WHAT YOU HAVE TO DO:
Please transcribe all of the records precisely.
━━━━━━━━━━━━━━━━━━━━━━━━━━━━━━
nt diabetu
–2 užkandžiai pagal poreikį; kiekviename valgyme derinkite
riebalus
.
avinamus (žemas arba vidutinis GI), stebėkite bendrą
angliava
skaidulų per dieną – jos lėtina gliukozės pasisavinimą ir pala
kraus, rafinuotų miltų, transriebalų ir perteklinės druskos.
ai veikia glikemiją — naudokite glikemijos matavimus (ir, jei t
━━━━━━━━━━━━━━━━━━━━━━━━━━━━━━
OUTPUT OF THE TASK:
nt diabetu
–2 užkandžiai pagal poreikį; kiekviename valgyme derinkite
riebalus
.
avinamus (žemas arba vidutinis GI), stebėkite bendrą
angliava
skaidulų per dieną – jos lėtina gliukozės pasisavinimą ir pala
kraus, rafinuotų miltų, transriebalų ir perteklinės druskos.
ai veikia glikemiją — naudokite glikemijos matavimus (ir, jei t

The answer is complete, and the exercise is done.